Dit betekent dat niet is bewezen dat verdachte het ten laste gelegde voorwerp, te weten € 105.560,81, heeft witgewassen, zodat hij hiervan moet worden vrijgesproken.

4.Het beslag

De officier van justitie heeft de rechtbank verzocht om de verbeurdverklaring te gelasten van de in beslag genomen € 105.560,18 aan witgewassen geld.
De rechtbank zal, nu zij verdachte heeft vrijgesproken van het ten laste gelegde feit, de teruggave aan [verdachte] , als degene onder wie de voorwerpen in beslag zijn genomen, van de hierna in de beslissing genoemde in beslag genomen voorwerpen gelasten, te weten:
Geld Nederlands 7.100,00 euro
Geld Nederlands 89.700,00 euro
Geld Nederlands 8.700,00 euro
Geld Nederlands 30,00 euro
Geld Nederlands 30,00 euro
Geld Nederlands 0,81 euro
1 STK personenauto VW Touran, grijs
1 STK simkaart (Proximus)
1 STK telefoontoestel, Huawei, zwart

5.De beslissing

De rechtbank:
Vrijspraak
- spreekt verdachte vrij van het ten laste gelegde feit;
Beslag
- gelast de teruggave van de volgende in beslag genomen voorwerpen aan [verdachte] :
  • geld Nederlands 7.100,00 euro;
  • geld Nederlands 89.700,00 euro;
  • geld Nederlands 8.700,00 euro;
  • geld Nederlands 30,00 euro;
  • geld Nederlands 30,00 euro;
  • geld Nederlands 0,81 euro;
  • 1 STK personenauto VW Touran, grijs;
  • 1 STK simkaart (Proximus);
  • 1 STK telefoontoestel, Huawei, zwart.
Dit vonnis is gewezen door mr.

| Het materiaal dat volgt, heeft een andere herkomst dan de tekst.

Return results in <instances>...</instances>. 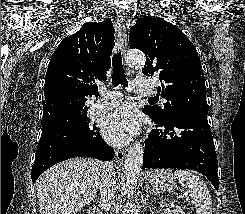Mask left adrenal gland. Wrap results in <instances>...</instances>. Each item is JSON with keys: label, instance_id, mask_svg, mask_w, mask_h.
Listing matches in <instances>:
<instances>
[{"label": "left adrenal gland", "instance_id": "a2214340", "mask_svg": "<svg viewBox=\"0 0 245 214\" xmlns=\"http://www.w3.org/2000/svg\"><path fill=\"white\" fill-rule=\"evenodd\" d=\"M150 191H152L156 195L155 191L149 187V184H147L146 185V193H149Z\"/></svg>", "mask_w": 245, "mask_h": 214}]
</instances>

L.E.M. Hendriks, voorzitter, mr. A.M. Schutte en
mr. M.A. Teeuwissen, rechters, in tegenwoordigheid van mr. L.J.J.L. Hermans, griffier, en uitgesproken ter openbare zitting van 29 oktober 2020.
BIJLAGE I: De tenlastelegging
Aan verdachte is ten laste gelegd dat
1.
hij op of omstreeks 30 april 2018, in de gemeente Roermond, in elk geval Nederland,
a.
van een voorwerp, te weten een geldbedrag van (ongeveer) Euro 105.560,81, althans een geldbedrag,
de werkelijke aard, de herkomst, de vervreemding en/of de verplaatsing heeft verborgen en/of verhuld, althans heeft verborgen en/of verhuld wie de rechthebbende(n) op dat voorwerp was/waren, te weten voornoemd geldbedrag of wie bovenomschreven voorwerp, te weten voornoemd geldbedrag, voorhanden had,
en/of
b.
een voorwerp, te weten een geldbedrag van (ongeveer) Euro 105.560,81 althans
een geldbedrag,
heeft verworven en/of voorhanden heeft gehad en/of van een voorwerp, te weten een geldbedrag Euro 105.560,81, althans een geldbedrag, gebruik heeft gemaakt,
terwijl hij, verdachte, wist, althans redelijkerwijs moest vermoeden, dat voornoemd geldbedrag geheel of gedeeltelijk - onmiddellijk of middellijk - afkomstig was uit enig(e) misdrij(f)(ven);

Voetnoten

1.Zie onder meer HR 14 januari 2020, ECLI:NL:HR:2020:36.